TO DO: For the material that follows, return exactly the lines from the one with "Un des plus beaux Spidey officiel." through the one with "24 jam kelahirannya.", both ends included.

EXTRACTED MATERIAL:
● ● ● ● ●

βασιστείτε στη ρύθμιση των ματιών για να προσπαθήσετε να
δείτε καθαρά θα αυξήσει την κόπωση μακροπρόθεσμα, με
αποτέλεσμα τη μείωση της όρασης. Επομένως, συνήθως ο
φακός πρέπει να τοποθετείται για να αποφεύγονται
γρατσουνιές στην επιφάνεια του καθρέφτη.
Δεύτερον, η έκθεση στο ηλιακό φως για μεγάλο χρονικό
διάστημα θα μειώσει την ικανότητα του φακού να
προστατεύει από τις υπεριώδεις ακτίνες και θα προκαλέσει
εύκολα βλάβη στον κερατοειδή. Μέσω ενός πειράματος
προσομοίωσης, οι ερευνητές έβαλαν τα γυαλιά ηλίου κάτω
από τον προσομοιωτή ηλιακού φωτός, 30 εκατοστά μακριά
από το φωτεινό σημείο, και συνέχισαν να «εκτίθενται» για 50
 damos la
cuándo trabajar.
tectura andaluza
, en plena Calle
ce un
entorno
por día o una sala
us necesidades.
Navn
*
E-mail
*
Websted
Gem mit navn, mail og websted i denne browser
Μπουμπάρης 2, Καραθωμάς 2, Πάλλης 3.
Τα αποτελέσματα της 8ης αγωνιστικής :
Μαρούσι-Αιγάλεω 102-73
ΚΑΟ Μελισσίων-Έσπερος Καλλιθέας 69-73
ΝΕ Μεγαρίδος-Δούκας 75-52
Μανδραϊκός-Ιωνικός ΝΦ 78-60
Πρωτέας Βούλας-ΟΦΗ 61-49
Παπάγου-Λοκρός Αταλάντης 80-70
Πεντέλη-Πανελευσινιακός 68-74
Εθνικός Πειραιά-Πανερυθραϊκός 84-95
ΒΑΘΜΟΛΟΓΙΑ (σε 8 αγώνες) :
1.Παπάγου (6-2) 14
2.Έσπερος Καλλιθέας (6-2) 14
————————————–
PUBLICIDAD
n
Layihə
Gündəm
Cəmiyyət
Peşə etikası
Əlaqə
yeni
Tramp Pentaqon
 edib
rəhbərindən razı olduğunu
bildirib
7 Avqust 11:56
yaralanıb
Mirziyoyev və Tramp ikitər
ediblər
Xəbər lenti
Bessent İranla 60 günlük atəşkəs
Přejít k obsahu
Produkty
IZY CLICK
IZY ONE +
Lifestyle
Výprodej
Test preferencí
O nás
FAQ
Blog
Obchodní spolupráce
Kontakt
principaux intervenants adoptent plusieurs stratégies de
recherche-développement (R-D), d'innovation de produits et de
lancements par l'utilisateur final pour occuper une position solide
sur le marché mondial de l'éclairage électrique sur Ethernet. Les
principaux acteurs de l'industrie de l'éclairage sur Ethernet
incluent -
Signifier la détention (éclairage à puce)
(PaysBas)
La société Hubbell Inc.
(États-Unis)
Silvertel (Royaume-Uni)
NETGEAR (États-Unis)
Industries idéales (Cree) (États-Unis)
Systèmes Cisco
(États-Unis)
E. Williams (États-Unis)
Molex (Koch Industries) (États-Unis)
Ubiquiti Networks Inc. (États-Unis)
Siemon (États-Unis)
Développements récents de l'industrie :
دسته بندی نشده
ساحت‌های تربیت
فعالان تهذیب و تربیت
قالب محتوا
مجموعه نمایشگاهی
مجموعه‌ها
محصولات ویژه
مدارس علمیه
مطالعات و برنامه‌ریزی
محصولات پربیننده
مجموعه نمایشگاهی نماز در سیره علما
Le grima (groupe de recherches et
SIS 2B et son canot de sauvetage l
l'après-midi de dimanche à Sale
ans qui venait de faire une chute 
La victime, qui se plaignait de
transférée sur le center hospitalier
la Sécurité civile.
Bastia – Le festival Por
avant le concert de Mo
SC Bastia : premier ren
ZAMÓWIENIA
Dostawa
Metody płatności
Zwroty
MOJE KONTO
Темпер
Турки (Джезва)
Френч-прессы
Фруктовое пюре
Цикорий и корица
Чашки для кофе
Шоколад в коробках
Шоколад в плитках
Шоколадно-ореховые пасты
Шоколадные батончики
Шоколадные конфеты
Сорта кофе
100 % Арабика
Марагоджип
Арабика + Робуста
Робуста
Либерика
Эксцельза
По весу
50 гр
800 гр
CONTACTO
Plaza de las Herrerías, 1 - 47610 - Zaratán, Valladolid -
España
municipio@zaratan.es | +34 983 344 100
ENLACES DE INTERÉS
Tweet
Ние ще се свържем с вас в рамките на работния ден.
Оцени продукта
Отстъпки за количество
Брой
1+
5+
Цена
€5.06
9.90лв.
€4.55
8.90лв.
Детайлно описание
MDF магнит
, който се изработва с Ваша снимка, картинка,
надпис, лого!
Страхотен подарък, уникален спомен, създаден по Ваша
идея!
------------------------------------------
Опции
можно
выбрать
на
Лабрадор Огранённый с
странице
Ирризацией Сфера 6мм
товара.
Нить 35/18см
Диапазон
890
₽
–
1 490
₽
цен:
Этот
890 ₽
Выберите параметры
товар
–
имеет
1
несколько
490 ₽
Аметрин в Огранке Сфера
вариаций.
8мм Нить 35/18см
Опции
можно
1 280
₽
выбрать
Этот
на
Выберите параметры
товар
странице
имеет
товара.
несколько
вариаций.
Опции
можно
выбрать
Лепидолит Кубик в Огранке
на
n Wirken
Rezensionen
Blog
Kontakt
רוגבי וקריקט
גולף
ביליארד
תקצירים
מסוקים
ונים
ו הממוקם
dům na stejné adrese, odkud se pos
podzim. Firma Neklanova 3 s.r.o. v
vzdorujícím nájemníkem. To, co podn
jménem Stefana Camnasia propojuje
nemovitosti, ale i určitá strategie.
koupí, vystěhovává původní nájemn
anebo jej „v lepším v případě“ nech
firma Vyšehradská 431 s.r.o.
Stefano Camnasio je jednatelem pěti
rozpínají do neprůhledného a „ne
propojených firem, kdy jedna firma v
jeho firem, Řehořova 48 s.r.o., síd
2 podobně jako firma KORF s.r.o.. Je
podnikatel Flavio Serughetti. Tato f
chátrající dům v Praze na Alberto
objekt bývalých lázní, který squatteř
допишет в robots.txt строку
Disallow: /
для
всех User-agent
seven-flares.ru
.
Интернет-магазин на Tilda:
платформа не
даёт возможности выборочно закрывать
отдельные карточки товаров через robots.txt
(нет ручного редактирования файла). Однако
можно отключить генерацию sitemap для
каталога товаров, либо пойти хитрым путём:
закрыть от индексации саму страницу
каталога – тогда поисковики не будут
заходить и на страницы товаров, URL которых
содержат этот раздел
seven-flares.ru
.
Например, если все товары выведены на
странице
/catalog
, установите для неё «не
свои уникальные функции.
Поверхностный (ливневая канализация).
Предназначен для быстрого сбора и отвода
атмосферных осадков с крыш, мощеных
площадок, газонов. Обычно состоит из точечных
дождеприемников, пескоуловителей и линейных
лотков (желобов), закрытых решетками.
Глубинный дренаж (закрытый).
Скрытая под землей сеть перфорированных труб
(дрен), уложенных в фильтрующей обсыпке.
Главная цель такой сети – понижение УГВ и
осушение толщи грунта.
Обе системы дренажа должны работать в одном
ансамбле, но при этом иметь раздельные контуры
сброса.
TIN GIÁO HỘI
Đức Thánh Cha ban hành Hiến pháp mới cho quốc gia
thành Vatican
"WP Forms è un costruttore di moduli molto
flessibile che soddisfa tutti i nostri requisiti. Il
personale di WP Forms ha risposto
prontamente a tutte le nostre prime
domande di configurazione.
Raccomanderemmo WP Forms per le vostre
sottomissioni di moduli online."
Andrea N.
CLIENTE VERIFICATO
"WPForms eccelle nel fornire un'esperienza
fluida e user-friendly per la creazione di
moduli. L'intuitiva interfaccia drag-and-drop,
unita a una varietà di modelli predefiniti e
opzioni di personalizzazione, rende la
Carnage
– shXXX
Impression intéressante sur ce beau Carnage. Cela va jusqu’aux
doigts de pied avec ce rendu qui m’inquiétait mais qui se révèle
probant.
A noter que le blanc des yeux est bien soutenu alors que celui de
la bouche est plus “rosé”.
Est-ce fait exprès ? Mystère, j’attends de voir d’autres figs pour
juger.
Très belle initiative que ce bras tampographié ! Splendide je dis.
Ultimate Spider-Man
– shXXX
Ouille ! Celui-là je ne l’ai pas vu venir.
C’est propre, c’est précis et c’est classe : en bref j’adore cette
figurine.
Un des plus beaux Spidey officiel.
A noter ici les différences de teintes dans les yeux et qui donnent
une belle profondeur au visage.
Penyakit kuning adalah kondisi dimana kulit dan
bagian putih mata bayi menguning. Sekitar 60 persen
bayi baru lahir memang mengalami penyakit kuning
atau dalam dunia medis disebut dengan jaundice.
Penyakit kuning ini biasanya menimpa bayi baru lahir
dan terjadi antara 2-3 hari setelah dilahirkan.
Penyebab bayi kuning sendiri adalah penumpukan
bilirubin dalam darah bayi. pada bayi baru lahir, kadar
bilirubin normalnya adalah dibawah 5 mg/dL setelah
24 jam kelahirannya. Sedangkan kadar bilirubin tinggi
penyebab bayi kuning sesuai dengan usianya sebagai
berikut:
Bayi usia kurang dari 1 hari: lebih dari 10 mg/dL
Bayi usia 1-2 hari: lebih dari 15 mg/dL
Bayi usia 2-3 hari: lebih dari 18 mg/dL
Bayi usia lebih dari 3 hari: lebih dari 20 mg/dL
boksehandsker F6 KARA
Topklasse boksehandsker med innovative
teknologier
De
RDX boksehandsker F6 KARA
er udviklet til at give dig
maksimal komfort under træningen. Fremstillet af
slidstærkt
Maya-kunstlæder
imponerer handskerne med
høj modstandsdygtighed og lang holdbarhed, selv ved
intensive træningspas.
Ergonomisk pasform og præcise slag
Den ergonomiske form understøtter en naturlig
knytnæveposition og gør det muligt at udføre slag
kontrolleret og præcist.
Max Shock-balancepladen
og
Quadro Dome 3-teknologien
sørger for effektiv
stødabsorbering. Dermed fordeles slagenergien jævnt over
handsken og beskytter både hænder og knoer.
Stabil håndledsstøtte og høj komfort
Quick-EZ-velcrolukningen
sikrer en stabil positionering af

● ● ● ● ●

ANSWER BOX:
Un des plus beaux Spidey officiel.
A noter ici les différences de teintes dans les yeux et qui donnent
une belle profondeur au visage.
Penyakit kuning adalah kondisi dimana kulit dan
bagian putih mata bayi menguning. Sekitar 60 persen
bayi baru lahir memang mengalami penyakit kuning
atau dalam dunia medis disebut dengan jaundice.
Penyakit kuning ini biasanya menimpa bayi baru lahir
dan terjadi antara 2-3 hari setelah dilahirkan.
Penyebab bayi kuning sendiri adalah penumpukan
bilirubin dalam darah bayi. pada bayi baru lahir, kadar
bilirubin normalnya adalah dibawah 5 mg/dL setelah
24 jam kelahirannya. Sedangkan kadar bilirubin tinggi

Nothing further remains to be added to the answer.